Geranium essential oil, pelargoneum graveolens, is actually a pelargoneum, and not a true geranium, or geraniaceae, although they are both from the same order of plants called geraniales. Pelargoneum graveolens, geranium essential oil, is the most widely used species for the perfume industries. Our geranium essential oil has that beautiful geranium aroma that we all know so well. It has been used for conditions such as dysentery, hemorroids, inflammations, metorrhagia and menorrhagia (excessive blood loss during menstruation). Geranium essential oil is also used for used for piles and internal bleeding. The leaves are also used and give the greatest percentage of tannin and should be collected before the plant seeds.
Geranium is a perennial plant, growing from 1 to 2 feet high.

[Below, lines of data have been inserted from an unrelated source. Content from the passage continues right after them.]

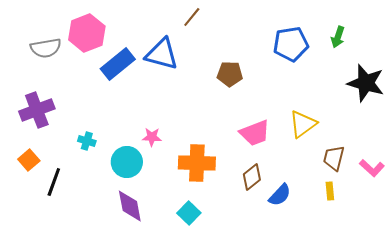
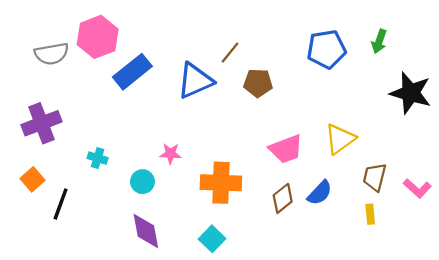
brown line: (192, 17) -> (230, 53), moved
blue triangle: (162, 54) -> (195, 81), moved, turned -39
cyan circle: (127, 162) -> (142, 182), size x0.7
blue semicircle: (280, 195) -> (320, 193), moved

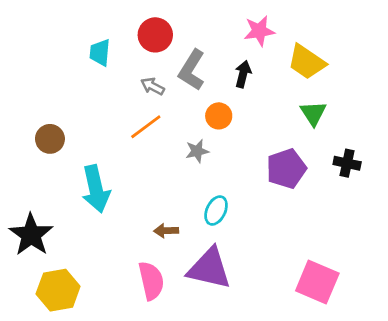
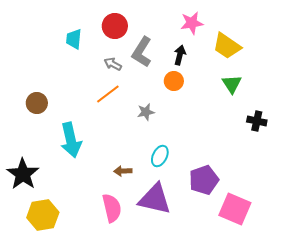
orange circle: (219, 116) -> (174, 81), moved
purple pentagon: (286, 169) -> (204, 180), moved

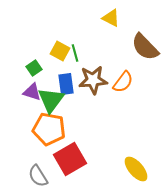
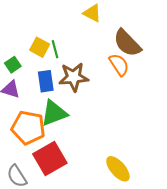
orange semicircle: (123, 82) -> (119, 65), moved, turned -70
green triangle: (51, 100) -> (54, 113), moved, turned 32

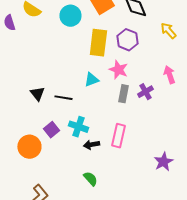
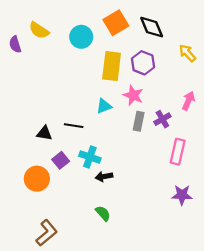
pink arrow: (169, 75) -> (188, 101), turned 42
black triangle: (37, 94) -> (44, 133), moved, turned -42
pink rectangle: (118, 136) -> (178, 152), moved
purple star: (163, 162) -> (182, 195), turned 30

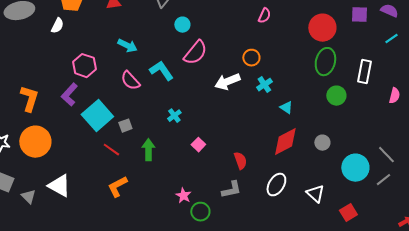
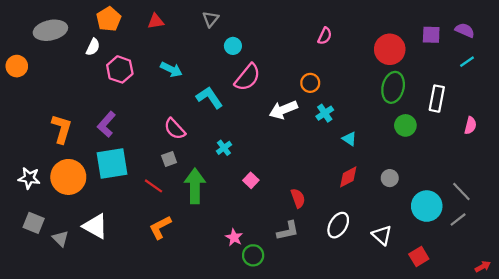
pink hexagon: (84, 66) -> (120, 69), moved
pink semicircle: (130, 81) -> (175, 129), moved
cyan square: (97, 116) -> (112, 164), moved, turned 32
red diamond: (285, 142) -> (348, 177), size x0.7
green arrow: (148, 150) -> (195, 186), size x1.4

The entire plant is erect and unbranched, more or less covered with hairs; the leaves deeply parted, each division again cleft and toothed, flowering April to June, colour pale to rosy purple, petals veined and woolly at base, fruit a beaked capsule, divided into five cells, each cell containing one seed, the root stocks 2 to 4 inches long thick with numerous branches for the next growth, outside brown, white and fleshy inside when fresh, when dried it turns to a darkish purple inside; no odour, taste strongly astringent, contains much tannin which is most active just before the plant flowers. The essential oil is extracted by steam distillation from leaves, stalks and flowers.
Geranium essential oil, pelargoneum graveolens, blends well with the following essential oils: lavender, patchouli, clove, rose, orange, sandalwood, jasmine, juniperberry, bergamot and other citrus oils.
Geranium oil cautions - non-toxic, non-irritant, generally non-sensitizing.
Geranium essential oil properties - Antidepressant, antihemorrhagic, anti-inflammatory, antiseptic, astingent, cicatrizant, deodorant, diuretic, fungicidal, hemostatic, stimulant (adrenal cortex), styptic, tonic, vermifuge, vulnerary.